WORK REQUIRED: Would you output all the lines below precisely as they stand, leaving each picture out?
Top of DATA SECTION
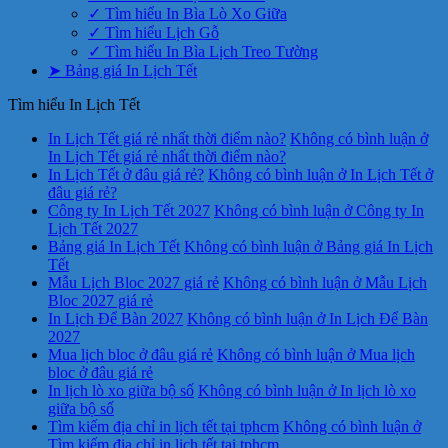
✓ Tìm hiểu In Bìa Lò Xo Giữa
✓ Tìm hiểu Lịch Gỗ
✓ Tìm hiểu In Bìa Lịch Treo Tường
➤ Bảng giá In Lịch Tết
Tìm hiểu In Lịch Tết
In Lịch Tết giá rẻ nhất thời điểm nào?
Không có bình luận
ở
In Lịch Tết giá rẻ nhất thời điểm nào?
In Lịch Tết ở đâu giá rẻ?
Không có bình luận
ở In Lịch Tết ở
đâu giá rẻ?
Công ty In Lịch Tết 2027
Không có bình luận
ở Công ty In
Lịch Tết 2027
Bảng giá In Lịch Tết
Không có bình luận
ở Bảng giá In Lịch
Tết
Mẫu Lịch Bloc 2027 giá rẻ
Không có bình luận
ở Mẫu Lịch
Bloc 2027 giá rẻ
In Lịch Để Bàn 2027
Không có bình luận
ở In Lịch Để Bàn
2027
Mua lịch bloc ở đâu giá rẻ
Không có bình luận
ở Mua lịch
bloc ở đâu giá rẻ
In lịch lò xo giữa bộ số
Không có bình luận
ở In lịch lò xo
giữa bộ số
Tìm kiếm địa chỉ in lịch tết tại tphcm
Không có bình luận
ở
Tìm kiếm địa chỉ in lịch tết tại tphcm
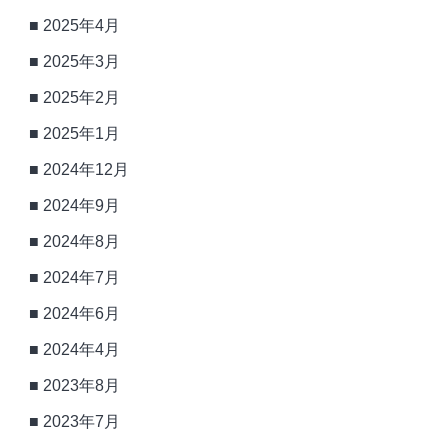
2025年4月
2025年3月
2025年2月
2025年1月
2024年12月
2024年9月
2024年8月
2024年7月
2024年6月
2024年4月
2023年8月
2023年7月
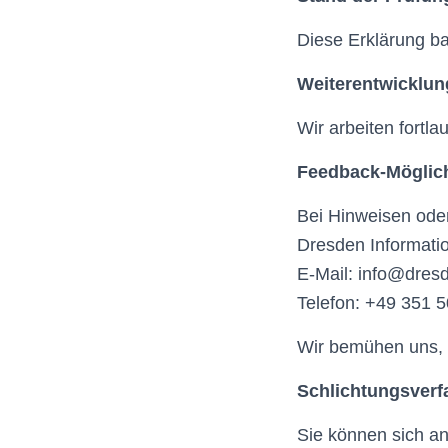
Diese Erklärung ba
Weiterentwicklun
Wir arbeiten fortl
Feedback-Möglich
Bei Hinweisen ode
Dresden Informat
E-Mail: info@dresd
Telefon: +49 351 
Wir bemühen uns, 
Schlichtungsverf
Sie können sich a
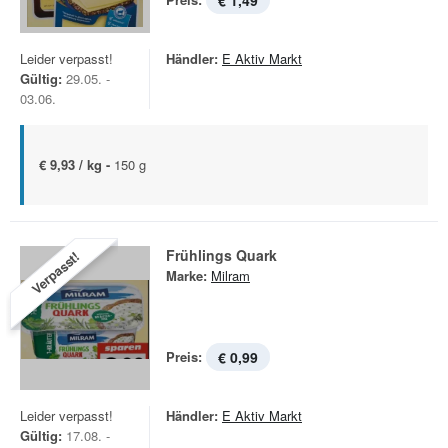
€ 1,49
Leider verpasst!
Händler:
E Aktiv Markt
Gültig:
29.05. -
03.06.
€ 9,93 / kg -
150 g
Frühlings Quark
Verpasst!
Marke:
Milram
Preis:
€ 0,99
Leider verpasst!
Händler:
E Aktiv Markt
Gültig:
17.08. -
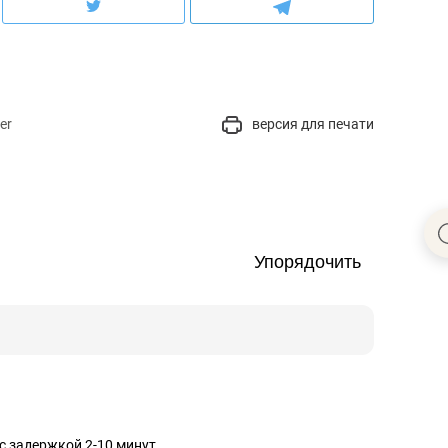
er
версия для печати
Упорядочить
с задержкой 2-10 минут.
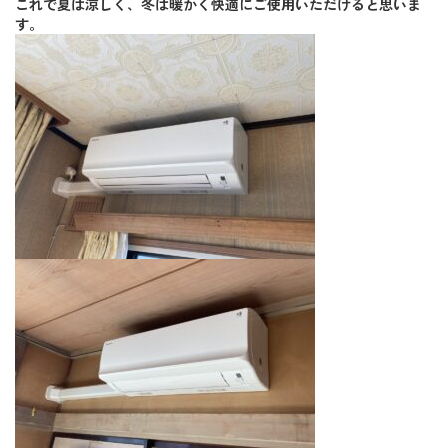
これで夏は涼しく、冬は暖かく快適にご使用いただけると思いま
す。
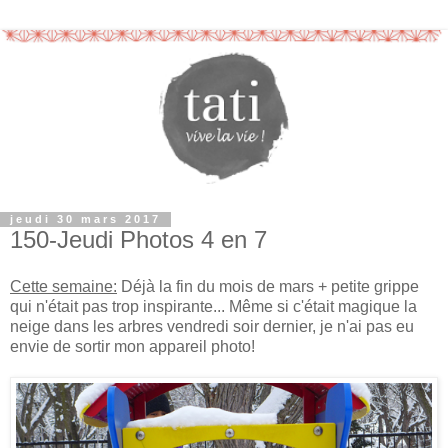
jeudi 30 mars 2017
150-Jeudi Photos 4 en 7
Cette semaine:
Déjà la fin du mois de mars + petite grippe
qui n'était pas trop inspirante... Même si c'était magique la
neige dans les arbres vendredi soir dernier, je n'ai pas eu
envie de sortir mon appareil photo!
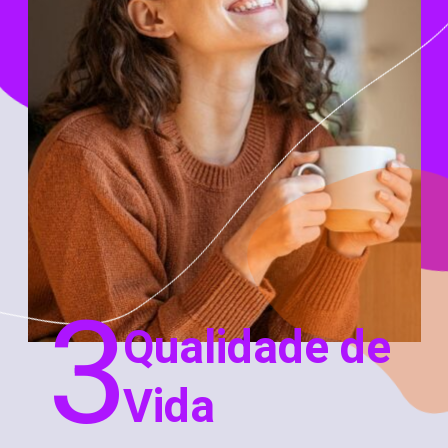
3
Qualidade de
Vida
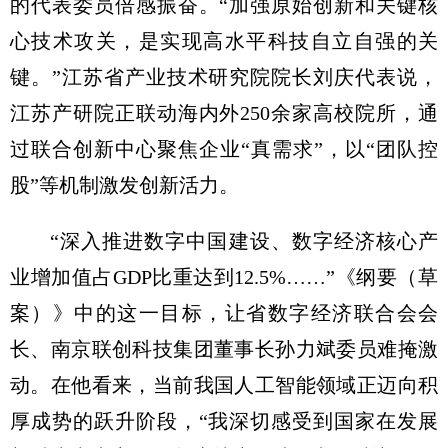
的代表委员倍感振奋。“加强原始创新和关键核
心技术攻关，是实现高水平科技自立自强的关
键。”江苏省产业技术研究院院长刘庆代表说，
江苏产研院正联动海内外250余家高校院所，通
过联合创新中心聚焦企业“真需求”，以“团队控
股”等机制激发创新活力。
“深入推进数字中国建设、数字经济核心产
业增加值占GDP比重达到12.5%……”《纲要（草
案）》中的这一目标，让省数字经济联合会会
长、南京联创科技集团董事长孙力斌委员难掩激
动。在他看来，当前我国人工智能领域正迈向积
厚成势的跃升阶段，“我深切感受到国家在发展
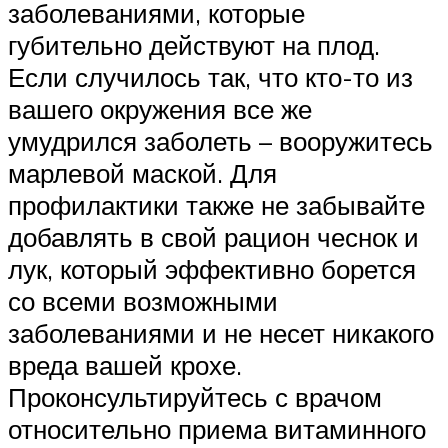
заболеваниями, которые
губительно действуют на плод.
Если случилось так, что кто-то из
вашего окружения все же
умудрился заболеть – вооружитесь
марлевой маской. Для
профилактики также не забывайте
добавлять в свой рацион чеснок и
лук, который эффективно борется
со всеми возможными
заболеваниями и не несет никакого
вреда вашей крохе.
Проконсультируйтесь с врачом
относительно приема витаминного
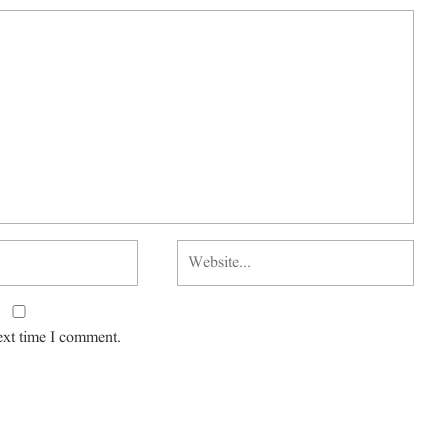
ext time I comment.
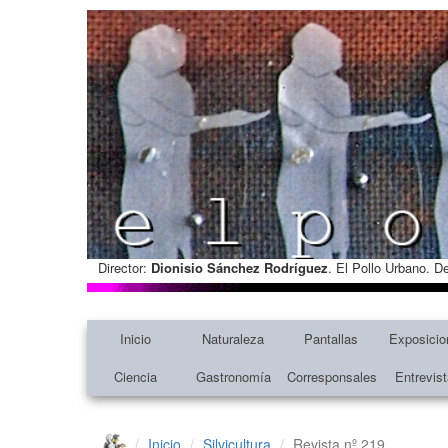
Director:
Dionisio Sánchez Rodríguez
. El Pollo Urbano. D
Inicio
Naturaleza
Pantallas
Exposicio
Ciencia
Gastronomía
Corresponsales
Entrevis
Inicio
Silvicultura
Revista nº 219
Bottom of DATA SECTION
EXERCISE RESULT:
✓ Tìm hiểu In Bìa Lò Xo Giữa
✓ Tìm hiểu Lịch Gỗ
✓ Tìm hiểu In Bìa Lịch Treo Tường
➤ Bảng giá In Lịch Tết
Tìm hiểu In Lịch Tết
In Lịch Tết giá rẻ nhất thời điểm nào?
Không có bình luận
ở
In Lịch Tết giá rẻ nhất thời điểm nào?
In Lịch Tết ở đâu giá rẻ?
Không có bình luận
ở In Lịch Tết ở
đâu giá rẻ?
Công ty In Lịch Tết 2027
Không có bình luận
ở Công ty In
Lịch Tết 2027
Bảng giá In Lịch Tết
Không có bình luận
ở Bảng giá In Lịch
Tết
Mẫu Lịch Bloc 2027 giá rẻ
Không có bình luận
ở Mẫu Lịch
Bloc 2027 giá rẻ
In Lịch Để Bàn 2027
Không có bình luận
ở In Lịch Để Bàn
2027
Mua lịch bloc ở đâu giá rẻ
Không có bình luận
ở Mua lịch
bloc ở đâu giá rẻ
In lịch lò xo giữa bộ số
Không có bình luận
ở In lịch lò xo
giữa bộ số
Tìm kiếm địa chỉ in lịch tết tại tphcm
Không có bình luận
ở
Tìm kiếm địa chỉ in lịch tết tại tphcm
2025年4月
2025年3月
2025年2月
2025年1月
2024年12月
2024年9月
2024年8月
2024年7月
2024年6月
2024年4月
2023年8月
2023年7月
Diese Erklärung ba
Weiterentwicklun
Wir arbeiten fortl
Feedback-Möglich
Bei Hinweisen ode
Dresden Informat
E-Mail: info@dresd
Telefon: +49 351 
Wir bemühen uns, 
Schlichtungsverf
Sie können sich a
€ 1,49
Leider verpasst!
Händler:
E Aktiv Markt
Gültig:
29.05. -
03.06.
€ 9,93 / kg -
150 g
Frühlings Quark
Verpasst!
Marke:
Milram
Preis:
€ 0,99
Leider verpasst!
Händler:
E Aktiv Markt
Gültig:
17.08. -
er
версия для печати
Упорядочить
с задержкой 2-10 минут.
これで夏は涼しく、冬は暖かく快適にご使用いただけると思いま
す。
jeudi 30 mars 2017
150-Jeudi Photos 4 en 7
Cette semaine:
Déjà la fin du mois de mars + petite grippe
qui n'était pas trop inspirante... Même si c'était magique la
neige dans les arbres vendredi soir dernier, je n'ai pas eu
envie de sortir mon appareil photo!
3
Qualidade de
Vida
的代表委员倍感振奋。“加强原始创新和关键核
心技术攻关，是实现高水平科技自立自强的关
键。”江苏省产业技术研究院院长刘庆代表说，
江苏产研院正联动海内外250余家高校院所，通
过联合创新中心聚焦企业“真需求”，以“团队控
股”等机制激发创新活力。
“深入推进数字中国建设、数字经济核心产
业增加值占GDP比重达到12.5%……”《纲要（草
案）》中的这一目标，让省数字经济联合会会
长、南京联创科技集团董事长孙力斌委员难掩激
动。在他看来，当前我国人工智能领域正迈向积
厚成势的跃升阶段，“我深切感受到国家在发展
заболеваниями, которые
губительно действуют на плод.
Если случилось так, что кто-то из
вашего окружения все же
умудрился заболеть – вооружитесь
марлевой маской. Для
профилактики также не забывайте
добавлять в свой рацион чеснок и
лук, который эффективно борется
со всеми возможными
заболеваниями и не несет никакого
вреда вашей крохе.
Проконсультируйтесь с врачом
относительно приема витаминного
ext time I comment.
Director:
Dionisio Sánchez Rodríguez
. El Pollo Urbano. D
Inicio
Naturaleza
Pantallas
Exposicio
Ciencia
Gastronomía
Corresponsales
Entrevis
Inicio
Silvicultura
Revista nº 219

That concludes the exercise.